Transcribed page contents:
=== Begin Enclosure ===
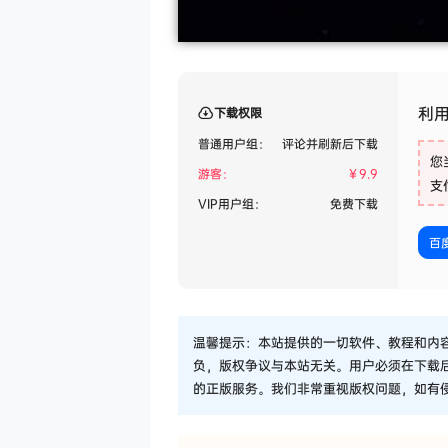
利
下载权限
普通用户组：
评论并刷新后下载
您
游客：
￥
9.9
支
VIP用户组：
免费下载
百
温馨提示：本站提供的一切软件、教程和内
负，版权争议与本站无关。用户必须在下载
的正版服务。我们非常重视版权问题，如有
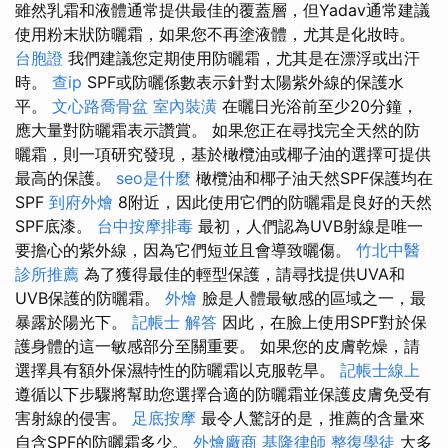
雖然乳霜和液體通常提供最佳的覆蓋層，但Yadav通常建議
使用粉末狀防曬霜，如果您不再塗液體，尤其是化妝時。
台胞證
我們建議您定期使用防曬霜，尤其是在漂浮或出汗
時。
查ip
SPF或防曬係數表示針對太陽紫外線的保護水
平。
文心路喬骨盆
室內裝潢
在曬日光浴前至少20分鐘，
應大量對防曬霜表示讚賞。 如果您正在尋找完全天然的防
曬霜，則一項研究發現，基於橄欖油或椰子油的選擇可提供
最高的保護。
seo是什麼
橄欖油和椰子油天然SPF保護均在
SPF
到府外燴
8附近，因此使用它們的防曬霜是良好的天然
SPF底漆。
台中按摩排毒
最初，人們認為UVB射線是唯一
要擔心的紫外線，因為它們短並且會導致曬傷。
竹北中醫
診所推薦
為了獲得最佳的輕型保護，請尋找提供UVA和
UVB保護的防曬霜。
外燴
臉是人體最敏感的區域之一，最
暴露於陽光下。
記帳士 解答
因此，在臉上使用SPF對於保
護身體的這一敏感部分至關重要。 如果您的皮膚乾燥，請
選擇具有額外保濕特性的防曬霜以克服乾旱。
記帳士線上
遵循以下步驟將幫助您選擇合適的防曬霜並保護皮膚免受有
害射線的侵害。
足底按摩
最令人驚訝的是，推薦的含量來
自含SPF的防曬霜多少。
外燴廠商
基隆律師
整復學徒
大多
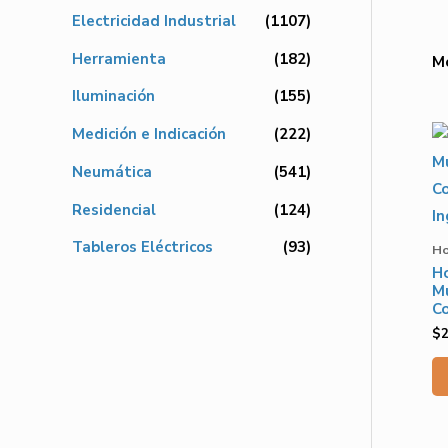
Electricidad Industrial
(1107)
Herramienta
(182)
Mo
Iluminación
(155)
Medición e Indicación
(222)
Neumática
(541)
Residencial
(124)
Tableros Eléctricos
(93)
Ho
Ho
Mu
Co
$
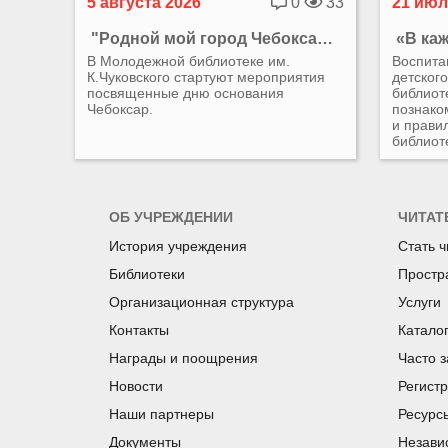
5 августа 2026
0
33
21 июл
"Родной мой город Чебоксары"
В Молодежной библиотеке им.
Воспита
К.Чуковского стартуют мероприятия
детског
посвященные дню основания
библиоте
Чебоксар.
познако
и прави
библиот
ОБ УЧРЕЖДЕНИИ
ЧИТАТ
История учреждения
Стать 
Библиотеки
Простр
Организационная структура
Услуги
Контакты
Катало
Награды и поощрения
Часто 
Новости
Регист
Наши партнеры
Ресурс
Документы
Незави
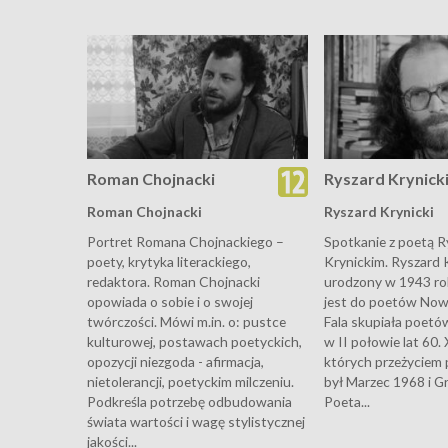
Roman Chojnacki
Ryszard Krynick
Roman Chojnacki
Ryszard Krynicki
Portret Romana Chojnackiego –
Spotkanie z poetą 
poety, krytyka literackiego,
Krynickim. Ryszard K
redaktora. Roman Chojnacki
urodzony w 1943 rok
opowiada o sobie i o swojej
jest do poetów Nowe
twórczości. Mówi m.in. o: pustce
Fala skupiała poetó
kulturowej, postawach poetyckich,
w II połowie lat 60.
opozycji niezgoda - afirmacja,
których przeżyciem
nietolerancji, poetyckim milczeniu.
był Marzec 1968 i G
Podkreśla potrzebę odbudowania
Poeta...
świata wartości i wagę stylistycznej
jakości...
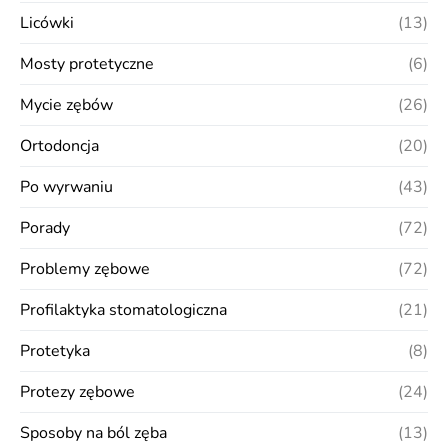
Licówki
(13)
Mosty protetyczne
(6)
Mycie zębów
(26)
Ortodoncja
(20)
Po wyrwaniu
(43)
Porady
(72)
Problemy zębowe
(72)
Profilaktyka stomatologiczna
(21)
Protetyka
(8)
Protezy zębowe
(24)
Sposoby na ból zęba
(13)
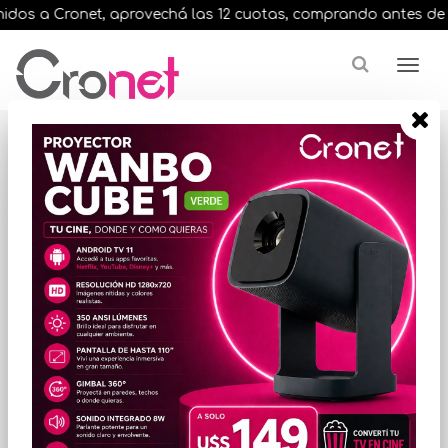
dos a Cronet, aprovechá las 12 cuotas, comprando antes de las 
Resultados para
"nx 8080s bluetooth"
¿Buscas una marca en especial?
ORDENAR POR PRECIO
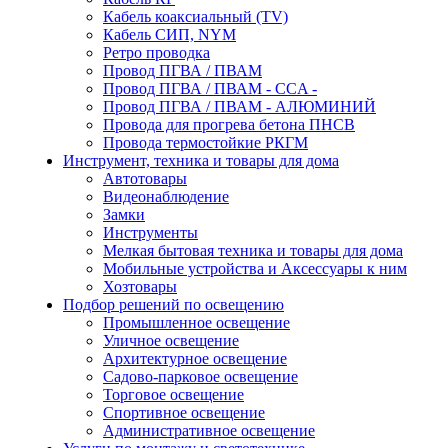
Кабель коаксиальный (TV)
Кабель СИП, NYM
Ретро проводка
Провод ПГВА / ПВАМ
Провод ПГВА / ПВАМ - CCA -
Провод ПГВА / ПВАМ - АЛЮМИНИЙ
Провода для прогрева бетона ПНСВ
Провода термостойкие РКГМ
Инструмент, техника и товары для дома
Автотовары
Видеонаблюдение
Замки
Инструменты
Мелкая бытовая техника и товары для дома
Мобильные устройства и Аксессуары к ним
Хозтовары
Подбор решений по освещению
Промышленное освещение
Уличное освещение
Архитектурное освещение
Садово-парковое освещение
Торговое освещение
Спортивное освещение
Административное освещение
=== End Enclosure ===
**What the task requires**.
Output a precise copy of the entries, leaving the images out.

**Task answer**.
利
下载权限
普通用户组：
评论并刷新后下载
您
游客：
￥
9.9
支
VIP用户组：
免费下载
百
温馨提示：本站提供的一切软件、教程和内
负，版权争议与本站无关。用户必须在下载
的正版服务。我们非常重视版权问题，如有
雖然乳霜和液體通常提供最佳的覆蓋層，但Yadav通常建議
使用粉末狀防曬霜，如果您不再塗液體，尤其是化妝時。
台胞證
我們建議您定期使用防曬霜，尤其是在漂浮或出汗
時。
查ip
SPF或防曬係數表示針對太陽紫外線的保護水
平。
文心路喬骨盆
室內裝潢
在曬日光浴前至少20分鐘，
應大量對防曬霜表示讚賞。 如果您正在尋找完全天然的防
曬霜，則一項研究發現，基於橄欖油或椰子油的選擇可提供
最高的保護。
seo是什麼
橄欖油和椰子油天然SPF保護均在
SPF
到府外燴
8附近，因此使用它們的防曬霜是良好的天然
SPF底漆。
台中按摩排毒
最初，人們認為UVB射線是唯一
要擔心的紫外線，因為它們短並且會導致曬傷。
竹北中醫
診所推薦
為了獲得最佳的輕型保護，請尋找提供UVA和
UVB保護的防曬霜。
外燴
臉是人體最敏感的區域之一，最
暴露於陽光下。
記帳士 解答
因此，在臉上使用SPF對於保
護身體的這一敏感部分至關重要。 如果您的皮膚乾燥，請
選擇具有額外保濕特性的防曬霜以克服乾旱。
記帳士線上
遵循以下步驟將幫助您選擇合適的防曬霜並保護皮膚免受有
害射線的侵害。
足底按摩
最令人驚訝的是，推薦的含量來
自含SPF的防曬霜多少。
外燴廠商
基隆律師
整復學徒
大多
Electricidad Industrial
(1107)
Herramienta
(182)
Mo
Iluminación
(155)
Medición e Indicación
(222)
Neumática
(541)
Residencial
(124)
Tableros Eléctricos
(93)
Ho
Ho
Mu
Co
$
5 августа 2026
0
33
21 июл
"Родной мой город Чебоксары"
В Молодежной библиотеке им.
Воспита
К.Чуковского стартуют мероприятия
детског
посвященные дню основания
библиоте
Чебоксар.
познако
и прави
библиот
ОБ УЧРЕЖДЕНИИ
ЧИТАТ
История учреждения
Стать 
Библиотеки
Простр
Организационная структура
Услуги
Контакты
Катало
Награды и поощрения
Часто 
Новости
Регист
Наши партнеры
Ресурс
Документы
Незави
Roman Chojnacki
Ryszard Krynick
Roman Chojnacki
Ryszard Krynicki
Portret Romana Chojnackiego –
Spotkanie z poetą 
poety, krytyka literackiego,
Krynickim. Ryszard K
redaktora. Roman Chojnacki
urodzony w 1943 rok
opowiada o sobie i o swojej
jest do poetów Nowe
twórczości. Mówi m.in. o: pustce
Fala skupiała poetó
kulturowej, postawach poetyckich,
w II połowie lat 60.
opozycji niezgoda - afirmacja,
których przeżyciem
nietolerancji, poetyckim milczeniu.
był Marzec 1968 i G
Podkreśla potrzebę odbudowania
Poeta...
świata wartości i wagę stylistycznej
jakości...
Licówki
(13)
Mosty protetyczne
(6)
Mycie zębów
(26)
Ortodoncja
(20)
Po wyrwaniu
(43)
Porady
(72)
Problemy zębowe
(72)
Profilaktyka stomatologiczna
(21)
Protetyka
(8)
Protezy zębowe
(24)
Sposoby na ból zęba
(13)
dos a Cronet, aprovechá las 12 cuotas, comprando antes de las 
Resultados para
"nx 8080s bluetooth"
¿Buscas una marca en especial?
ORDENAR POR PRECIO
Кабель коаксиальный (TV)
Кабель СИП, NYM
Ретро проводка
Провод ПГВА / ПВАМ
Провод ПГВА / ПВАМ - CCA -
Провод ПГВА / ПВАМ - АЛЮМИНИЙ
Провода для прогрева бетона ПНСВ
Провода термостойкие РКГМ
Инструмент, техника и товары для дома
Автотовары
Видеонаблюдение
Замки
Инструменты
Мелкая бытовая техника и товары для дома
Мобильные устройства и Аксессуары к ним
Хозтовары
Подбор решений по освещению
Промышленное освещение
Уличное освещение
Архитектурное освещение
Садово-парковое освещение
Торговое освещение
Спортивное освещение
Административное освещение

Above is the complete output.